Cytopia Commences Second Phase II Study in Brain Cancer

4 September 2008, Melbourne, Australia: Cytopia Limited (ASX:CYT) today announced that it is commencing enrolment for its Phase Ib/II study of CYT997, the companys novel vascular-disrupting anticancer agent, in patients with an aggressive form of brain cancer known as glioblastoma multiforme (GBM).

The GBM clinical trial is the first Phase II efficacy study in highly vascular, solid tumour indications for the company and the second in its suite of Phase II studies designed to investigate the anti-cancer activity of CYT997. Patient recruitment to the study will now commence, following regulatory approval in Australia and the United States.

The clinical study will investigate the activity of CYT997 in combination with two other marketed anticancer agents in approximately 30 patients at a number of clinical centres in Australia and overseas. Dr Jason Lickliter, Director of Oncology at the Frankston Hospital, will be Study Chairman for the program.

GBM is currently treated by surgical resection, and/or radiation and chemotherapy. Despite these treatments, the condition recurs in most patients, leading to a poor prognosis and median survival of less than 12 months. GBM tumours are highly vascular and heavily dependent on their own abnormal blood supply for growth, rendering them potentially susceptible to destruction by an anti-vascular agent such as CYT997.

The following table provides a summary of the key aspects of the Phase II GBM trial.

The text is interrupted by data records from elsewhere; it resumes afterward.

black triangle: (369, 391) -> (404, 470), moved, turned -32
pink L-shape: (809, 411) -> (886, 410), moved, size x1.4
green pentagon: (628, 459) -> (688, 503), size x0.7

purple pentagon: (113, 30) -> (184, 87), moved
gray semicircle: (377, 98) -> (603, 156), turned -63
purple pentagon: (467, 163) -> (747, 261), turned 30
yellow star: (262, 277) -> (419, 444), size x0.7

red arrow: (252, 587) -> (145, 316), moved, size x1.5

Name of trial	A Phase Ib/II Study of CYT997 in Combination with Carboplatin and Etoposide in Relapsed Glioblastoma Multiforme (CCL08001).
Primary endpoints	Assess safety and tolerability of escalating doses of CYT997 given in combination with standard carboplatin and etoposide therapy (Ph Ib), and estimation of progression-free survival at six months using the dose of CYT997 identified in the Phase Ib component (Ph II).
Secondary endpoints	Objective response rate, overall survival, safety and tolerability, effects on pharmacodynamic markers of vascular disruption and tumour apoptosis, and pharmacokinetic analyses.
Blinding status	Not blinded.
Product development status	Drug substance and drug product are manufactured to GMP standards.
Treatment method
Route	24 hour intravenous infusion dose (CYT997).
Frequency	Day 2 of a 21 day cycle.
Dose-levels	Maximum dose of 200 mg/m2 CYT997 dihydrochloride.
Number of trial subjects	Estimated 35 patients.
Subject selection criteria	Eligible patients must have glioblastoma multiforme that has progressed after surgery, radiation therapy and temozolomide chemotherapy.
Trial location	Initial site in Melbourne, Australia.
Expected completion	2Q 2010
Trial standard	ICH-GCP

This trial follows the successful conclusion last year of the companys Phase I safety study for intravenous CYT997, in which a prolonged delay in tumour growth was observed in seven of the studys 31 advanced cancer patients.

Significant perturbations in tumour blood flow were also demonstrated, suggesting that CYT997 potently disrupts tumour blood vessels. Findings from this study were recently presented at the American Society of Clinical Oncology Annual Meeting which attracts some 30,000 cancer specialists from around the globe.

Cytopia is also investigating the safety and anti-vascular activity of CYT997 when administered by mouth. Preliminary data from the companys Phase I oral study indicates that the compound is well absorbed after administration in capsule form. This key finding differentiates CYT997 from other vascular disrupting agents currently in development which can only be administered intravenously, limiting their clinical utility.

Enrolment into the companys Phase II study of CYT997 in relapsed multiple myeloma, a disorder of the bone marrow, is also ongoing.